Samuel Moyn has written several books in his fields of European intellectual history and human rights history, including The Last Utopia: Human Rights in History (2010), and edited or coedited a number of others. His most recent book, based on Mellon Distinguished Lectures at the University of Pennsylvania in fall 2014, is Christian Human Rights (2015). A final book of human rights history, Not Enough: Human Rights in an Unequal World, is forthcoming from Harvard University Press in April 2018. Over the years he has written in venues such as Boston Review, the Chronicle of Higher Education, Dissent, The Nation, The New Republic, the New York Times, and the Wall Street Journal.

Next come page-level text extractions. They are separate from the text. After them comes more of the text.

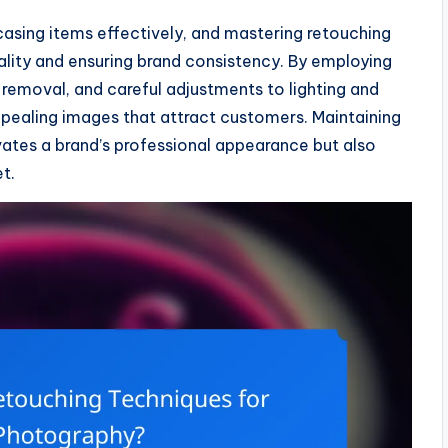
casing items effectively, and mastering retouching
ality and ensuring brand consistency. By employing
removal, and careful adjustments to lighting and
pealing images that attract customers. Maintaining
vates a brand’s professional appearance but also
t.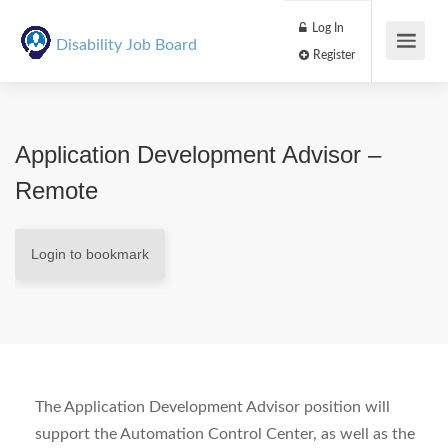
Log In
Disability Job Board
Register
Application Development Advisor –
Remote
Login to bookmark
The Application Development Advisor position will
support the Automation Control Center, as well as the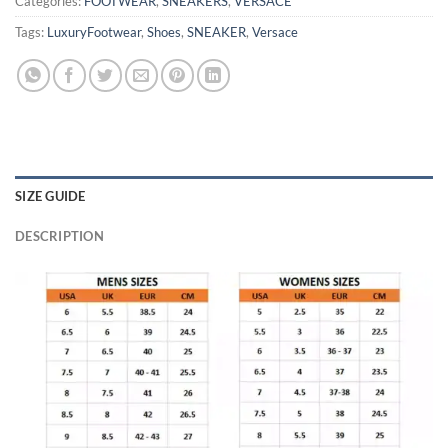
Categories:
FOOTWEAR
,
SNEAKERS
,
VERSACE
Tags:
LuxuryFootwear
,
Shoes
,
SNEAKER
,
Versace
SIZE GUIDE
DESCRIPTION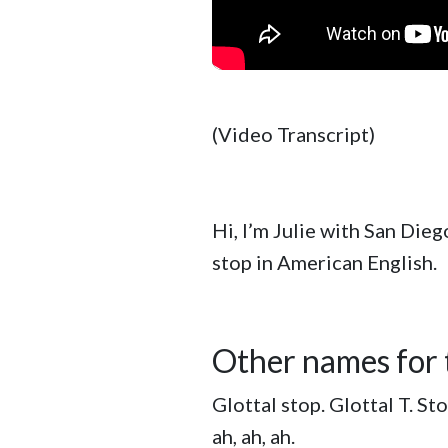
(Video Transcript)
Hi, I’m Julie with San Dieg
stop in American English.
Other names for t
Glottal stop. Glottal T. Sto
ah, ah, ah.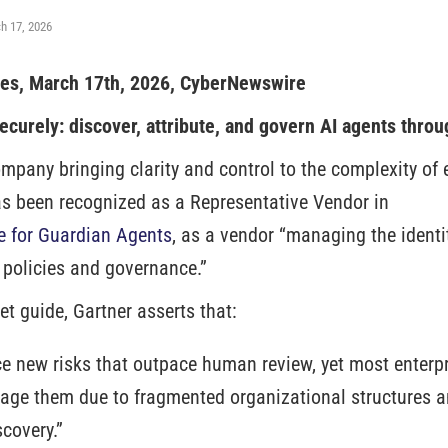
h 17, 2026
tes, March 17th, 2026, CyberNewswire
ecurely: discover, attribute, and govern AI agents throu
ompany bringing clarity and control to the complexity of e
s been recognized as a Representative Vendor in
e for Guardian Agents
, as a vendor “managing the identi
 policies and governance.”
et guide, Gartner asserts that:
ce new risks that outpace human review, yet most enterpr
age them due to fragmented organizational structures 
covery.”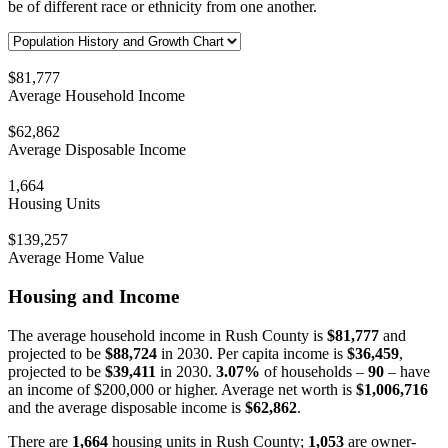
be of different race or ethnicity from one another.
$81,777
Average Household Income
$62,862
Average Disposable Income
1,664
Housing Units
$139,257
Average Home Value
Housing and Income
The average household income in Rush County is
$81,777
and
projected to be
$88,724
in 2030. Per capita income is
$36,459
,
projected to be
$39,411
in 2030.
3.07%
of households –
90
– have
an income of $200,000 or higher. Average net worth is
$1,006,716
and the average disposable income is
$62,862
.
There are
1,664
housing units in Rush County;
1,053
are owner-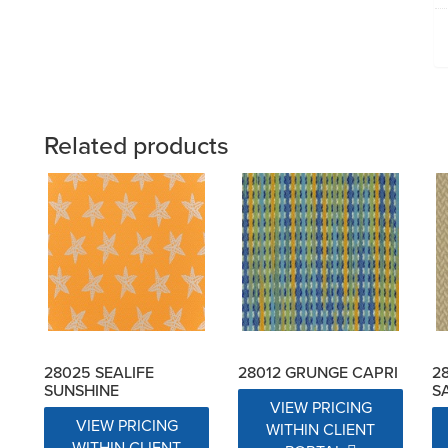
Related products
28025 SEALIFE
28012 GRUNGE CAPRI
2
SUNSHINE
S
VIEW PRICING
VIEW PRICING
WITHIN CLIENT
WITHIN CLIENT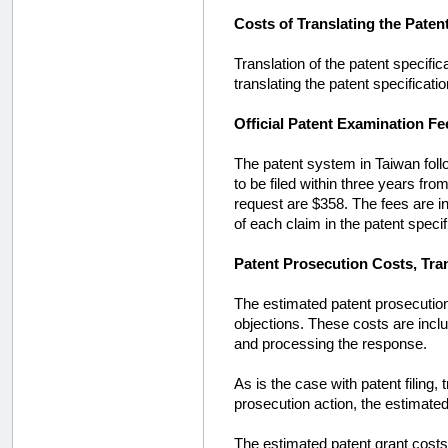
Costs of Translating the Paten
Translation of the patent specific
translating the patent specificatio
Official Patent Examination Fe
The patent system in Taiwan foll
to be filed within three years from 
request are $358. The fees are in
of each claim in the patent specif
Patent Prosecution Costs, Tra
The estimated patent prosecution
objections. These costs are inclu
and processing the response.
As is the case with patent filing,
prosecution action, the estimated
The estimated patent grant costs a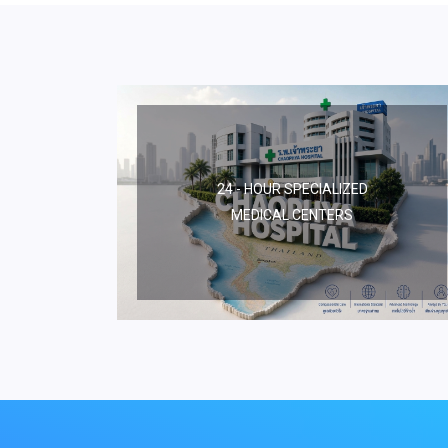
24 - HOUR SPECIALIZED
MEDICAL CENTERS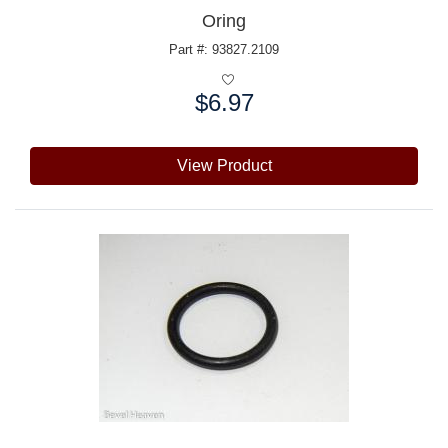
Oring
Part #: 93827.2109
$6.97
Price:
View Product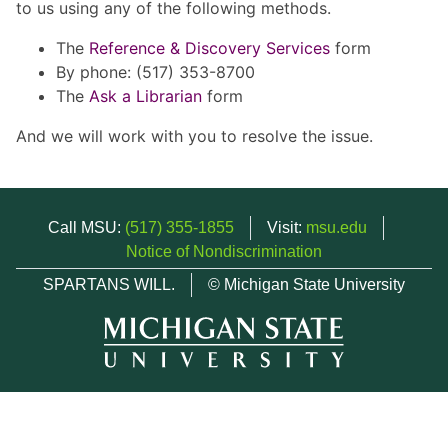
to us using any of the following methods.
The
Reference & Discovery Services
form
By phone: (517) 353-8700
The
Ask a Librarian
form
And we will work with you to resolve the issue.
Call MSU:
(517) 355-1855
Visit:
msu.edu
Notice of Nondiscrimination
SPARTANS WILL.
© Michigan State University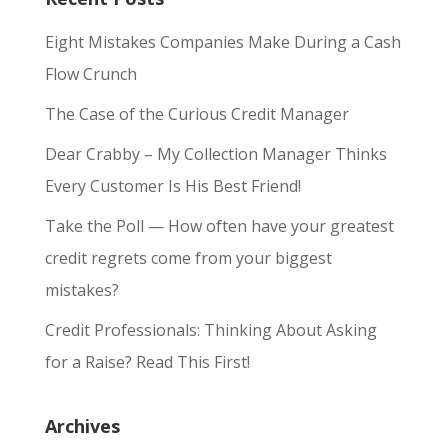
Eight Mistakes Companies Make During a Cash
Flow Crunch
The Case of the Curious Credit Manager
Dear Crabby – My Collection Manager Thinks
Every Customer Is His Best Friend!
Take the Poll — How often have your greatest
credit regrets come from your biggest
mistakes?
Credit Professionals: Thinking About Asking
for a Raise? Read This First!
Archives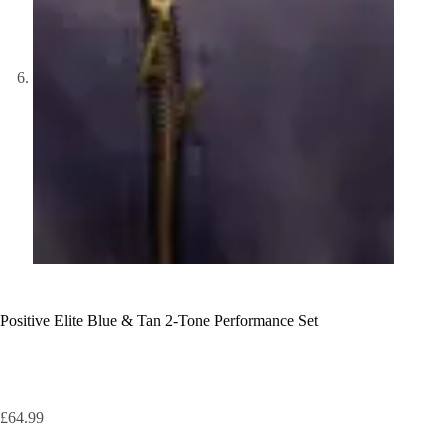
Positive Elite Blue & Tan 2-Tone Performance Set
£
64.99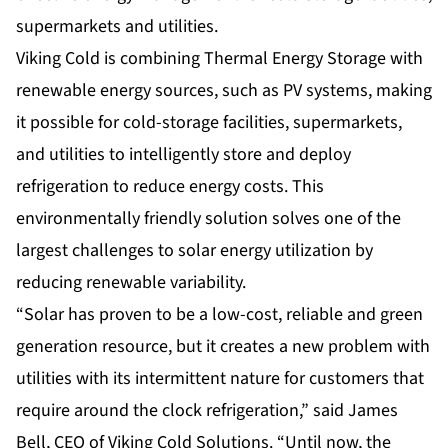
supermarkets and utilities.
Viking Cold is combining Thermal Energy Storage with
renewable energy sources, such as PV systems, making
it possible for cold-storage facilities, supermarkets,
and utilities to intelligently store and deploy
refrigeration to reduce energy costs. This
environmentally friendly solution solves one of the
largest challenges to solar energy utilization by
reducing renewable variability.
“Solar has proven to be a low-cost, reliable and green
generation resource, but it creates a new problem with
utilities with its intermittent nature for customers that
require around the clock refrigeration,” said James
Bell, CEO of Viking Cold Solutions. “Until now, the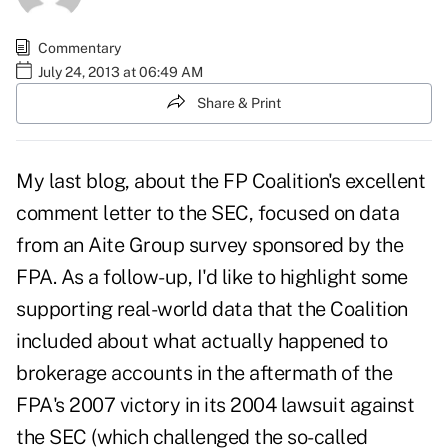
Commentary
July 24, 2013 at 06:49 AM
Share & Print
My
last blog, about the FP Coalition's excellent
comment letter
to the SEC, focused on data
from an Aite Group survey sponsored by the
FPA. As a follow-up, I'd like to highlight some
supporting real-world data that the Coalition
included about what actually happened to
brokerage accounts in the aftermath of the
FPA's 2007 victory in its
2004 lawsuit against
the SEC
(which challenged the so-called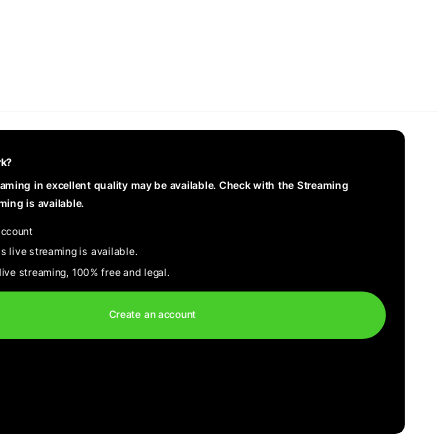
rk?
reaming in excellent quality may be available. Check with the Streaming
ming is available.
account
s live streaming is available.
live streaming, 100% free and legal.
Create an account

This event was co-sponsored by the Human Rights Program and the Townsend Working Group on Law and Contemporary Theory. It was presented as part of the Department of Rhetoric Spring Colloqium, and as part of the Matrix Solidarity Series, which seeks to explore—and critique—the ethical foundations, concrete implementations, and prospective designs that have fostered or may foster connectedness, inclusiveness, and tolerance in a fragmented, exclusionary, and uncharitable world. These conversations, we hope, will be both an argument on behalf of the premises and practices of solidarity, and an exposition of the potential of the social sciences to contribute to it.